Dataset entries
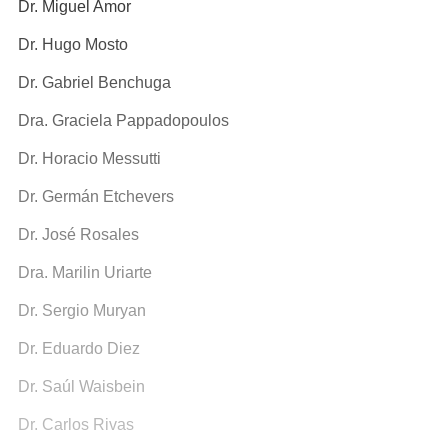
Dr. Miguel Amor
Dr. Hugo Mosto
Dr. Gabriel Benchuga
Dra. Graciela Pappadopoulos
Dr. Horacio Messutti
Dr. Germán Etchevers
Dr. José Rosales
Dra. Marilin Uriarte
Dr. Sergio Muryan
Dr. Eduardo Diez
Dr. Saúl Waisbein
Dr. Carlos Rivas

→ Task to carry out
Would you write out each record above exactly, with no images?

→ Output below
Dr. Miguel Amor
Dr. Hugo Mosto
Dr. Gabriel Benchuga
Dra. Graciela Pappadopoulos
Dr. Horacio Messutti
Dr. Germán Etchevers
Dr. José Rosales
Dra. Marilin Uriarte
Dr. Sergio Muryan
Dr. Eduardo Diez
Dr. Saúl Waisbein
Dr. Carlos Rivas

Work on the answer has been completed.